__Aim of the task__: The result should be the listing below restated word for word, with images left out.

__Records shown__:
%%

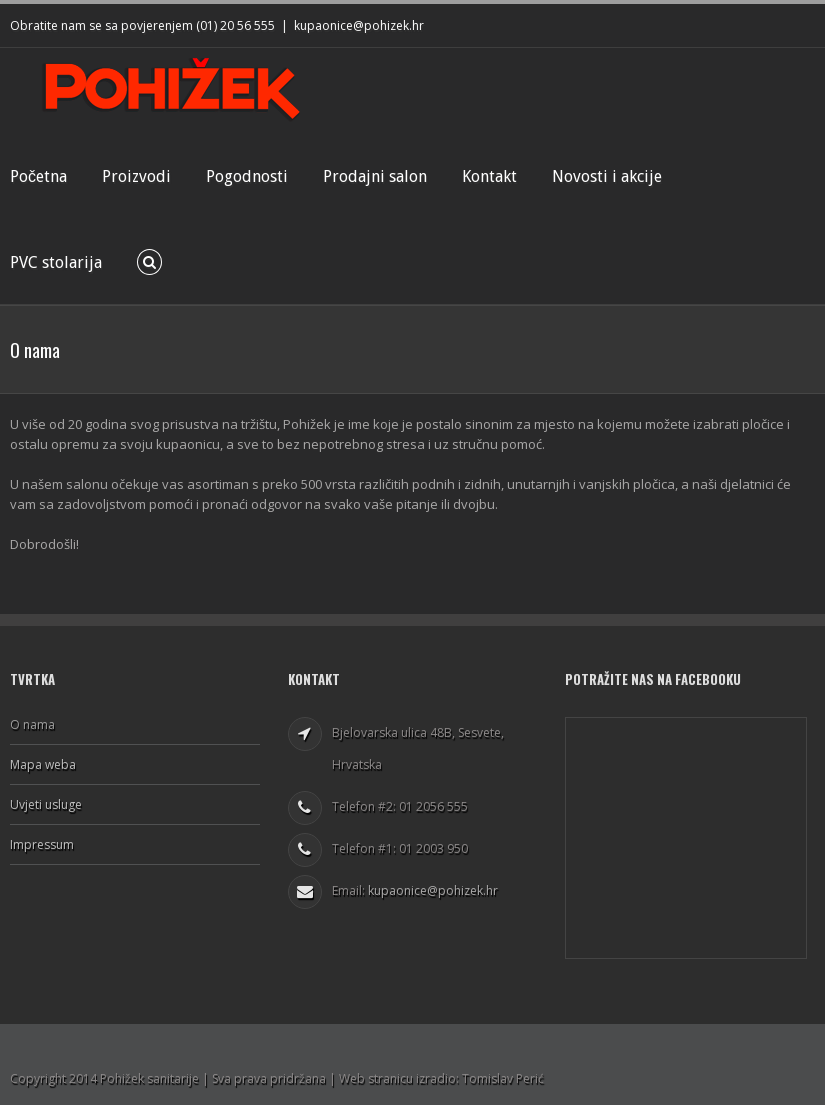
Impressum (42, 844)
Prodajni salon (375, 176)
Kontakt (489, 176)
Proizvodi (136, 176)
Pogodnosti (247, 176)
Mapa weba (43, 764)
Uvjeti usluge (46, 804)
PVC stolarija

%%

__Solution to the exercise__:
Impressum (42, 844)
Prodajni salon (375, 176)
Kontakt (489, 176)
Proizvodi (136, 176)
Pogodnosti (247, 176)
Mapa weba (43, 764)
Uvjeti usluge (46, 804)
PVC stolarija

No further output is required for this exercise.